» LISTED RECORDS
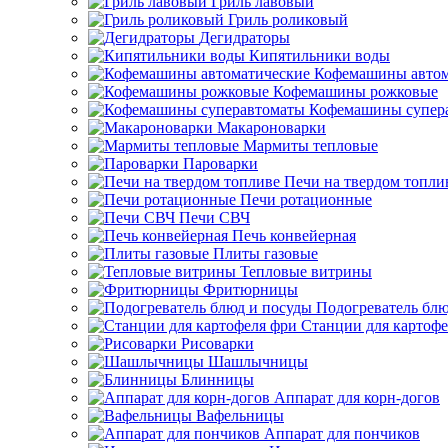
Гриль лавовый
Гриль роликовый
Дегидраторы
Кипятильники воды
Кофемашины автом
Кофемашины рожковые
Кофемашины супер
Макароноварки
Мармиты тепловые
Пароварки
Печи на твердом топли
Печи ротационные
Печи СВЧ
Печь конвейерная
Плиты газовые
Тепловые витрины
Фритюрницы
Подогреватель блю
Станции для картофе
Рисоварки
Шашлычницы
Блинницы
Аппарат для корн-догов
Вафельницы
Аппарат для пончиков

» TASK REQUIREMENTS
Return, word for word, the lines from the one containing "Кипятильники воды" through the end of the data above, both ends included, and nothing else.

» EXERCISE RESULT
Кипятильники воды
Кофемашины автом
Кофемашины рожковые
Кофемашины супер
Макароноварки
Мармиты тепловые
Пароварки
Печи на твердом топли
Печи ротационные
Печи СВЧ
Печь конвейерная
Плиты газовые
Тепловые витрины
Фритюрницы
Подогреватель блю
Станции для картофе
Рисоварки
Шашлычницы
Блинницы
Аппарат для корн-догов
Вафельницы
Аппарат для пончиков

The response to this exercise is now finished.